Tu urwała i oczy jej w śmiertelnem przerażeniu rozwarły się szeroko. Zobaczyła zbliżającego się Pytyona; żółtą jak wosk rękę z gęstwiny włosów wydobyła i, ku niemu ją wyciągając, zawołała:
— O, ty... poznałam teraz ciebie i wszystko, otworzyły się nakoniec oczy moje... Wiem kim jesteś!
Śmiała się teraz, a spojrzenie, które wlepiała w niego, do żmii było podobnem: tyle mieściło się w niem nienawiści.
— Tantalos — szepnęła.
On, w swojej miękkiej, powłóczystej sukni, patrzał chwilę na nią, na Chileasa, w przestrzeń, aż z cicha, w osłupieniu powtórzył znowu:
— Był-że Pytyon głupcem?
Ale teraz ją porwał nagły żal nad tem, co powiedziała, i z błaganiem zwróciła się ku niemu.
— Przebacz, Pytyonie... szaleństwo mię ogarnia i nie wiem co mówię... Błagam cię, nie gniewaj się na mnie i uczyń cokolwiek, coby mi choć jednego z pomiędzy nich zwróciło... Widzisz, jam głupia i słaba... Tyś mądry, możny, całe życie o tem tylko myślałeś, abyś był możnym... uczyń cokolwiek... Nie byłam-że dla ciebie przez długie, długie lata małżonką, sługą, dóbr twoich wierną strażniczką?... nie byłaż moja dusza wiernem echem twojej a wola posłusznem tylko powtarzaniem każdej twojej chęci?... Widzisz, ja wiele nie żądam... czyż kiedykolwiek żądałam wiele? Niech jeden... choć jeden... dopóki nie umrę... tylko dopóki nie umrę...

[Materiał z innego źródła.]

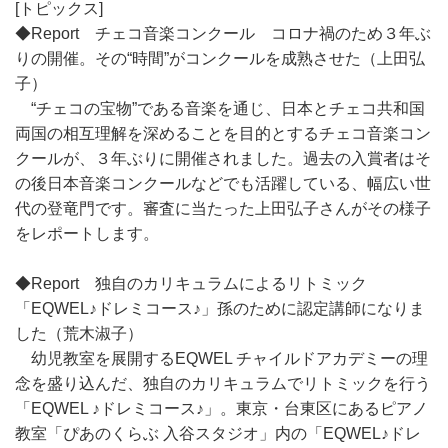
[トピックス]
◆Report チェコ音楽コンクール コロナ禍のため３年ぶ
りの開催。その“時間”がコンクールを成熟させた（上田弘
子）
“チェコの宝物”である音楽を通じ、日本とチェコ共和国
両国の相互理解を深めることを目的とするチェコ音楽コン
クールが、３年ぶりに開催されました。過去の入賞者はそ
の後日本音楽コンクールなどでも活躍している、幅広い世
代の登竜門です。審査に当たった上田弘子さんがその様子
をレポートします。
◆Report 独自のカリキュラムによるリトミック
「EQWEL♪ドレミコース♪」孫のために認定講師になりま
した（荒木淑子）
幼児教室を展開するEQWEL チャイルドアカデミーの理
念を盛り込んだ、独自のカリキュラムでリトミックを行う
「EQWEL ♪ドレミコース♪」。東京・台東区にあるピアノ
教室「ぴあのくらぶ 入谷スタジオ」内の「EQWEL♪ドレ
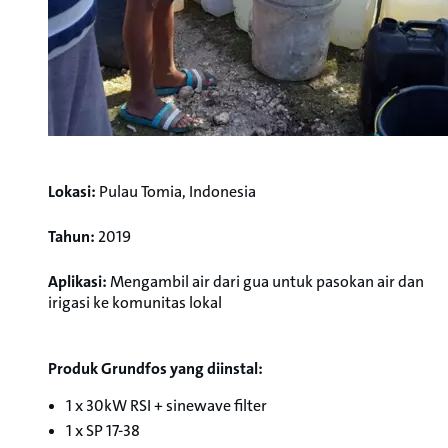
Lokasi:
Pulau Tomia, Indonesia
Tahun:
2019
Aplikasi:
Mengambil air dari gua untuk pasokan air dan
irigasi ke komunitas lokal
Produk Grundfos yang diinstal:
1 x 30kW RSI + sinewave filter
1 x SP 17-38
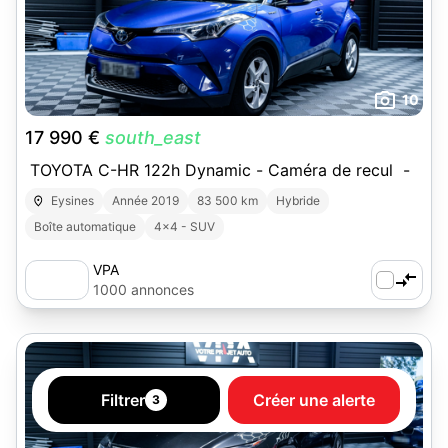
10
17 990 €
south_east
TOYOTA C-HR 122h Dynamic - Caméra de recul -
Eysines
Année 2019
83 500 km
Hybride
Boîte automatique
4x4 - SUV
VPA
1000 annonces
Filtrer
Créer une alerte
3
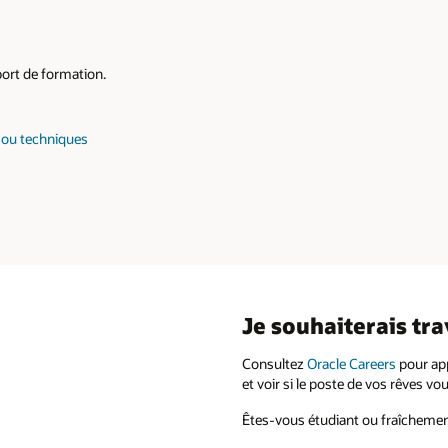
port de formation.
e ou techniques
Je souhaiterais tra
Consultez
Oracle Careers
pour app
et voir si le poste de vos rêves vo
Êtes-vous étudiant ou fraîchemen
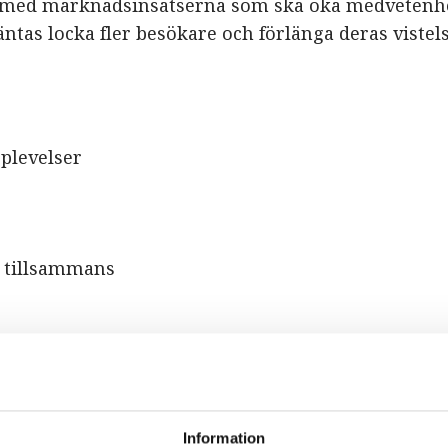
ta med marknadsinsatserna som ska öka medveten
äntas locka fler besökare och förlänga deras vistel
plevelser
h tillsammans
varmland.com
av aktiviteter i projektet?
små och medelstora företag i regionen som arbetar
Information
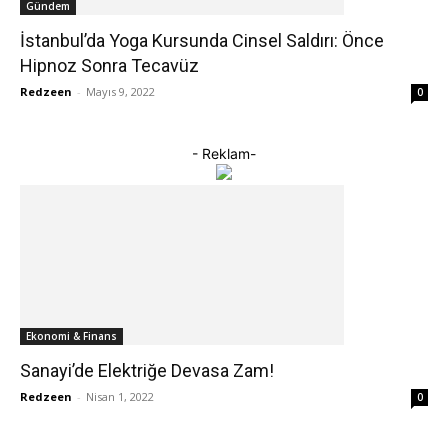
Gündem
İstanbul’da Yoga Kursunda Cinsel Saldırı: Önce
Hipnoz Sonra Tecavüz
Redzeen
-
Mayıs 9, 2022
0
- Reklam-
Ekonomi & Finans
Sanayi’de Elektriğe Devasa Zam!
Redzeen
-
Nisan 1, 2022
0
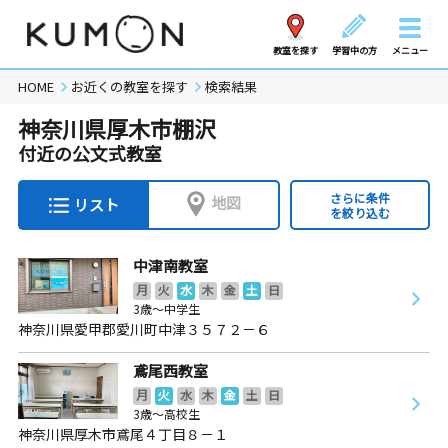
教室を探す
学習中の方
メニュー
HOME
お近くの教室を探す
検索結果
神奈川県厚木市棚沢
付近の公文式教室
さらに条件
地図
リスト
を絞り込む
中津南教室
月
火
水
木
金
土
日
3歳～中学生
神奈川県愛甲郡愛川町中津３５７２－６
鳶尾西教室
月
火
水
木
金
土
日
3歳～高校生
神奈川県厚木市鳶尾４丁目８－１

Namiętność, z jaką błagała go, sił jej dodawała, tak, że zwlókłszy się z posłania, czołgała się mu u kolan, lecz gdy je objąć i pocałunkami okryć już miała, wstręt niezmożony całą ją w tył odrzucił i znowu z ogniem nienawiści w oczach, przerażonym szeptem rzekła:
— Tantalos!...
Tym razem Pytyona ogarnął gniew przeciw tej zbuntowanej niewieście i po raz pierwszy może przypomniał sobie obyczaje kraju swego, które jemu wysokie, a jej nizkie miejsce wyznaczały.
— Zamilknij, żmijo! — zawołał — panem twoim jestem i tylko łaska i dobroć moja przez długie lata czyniły cię...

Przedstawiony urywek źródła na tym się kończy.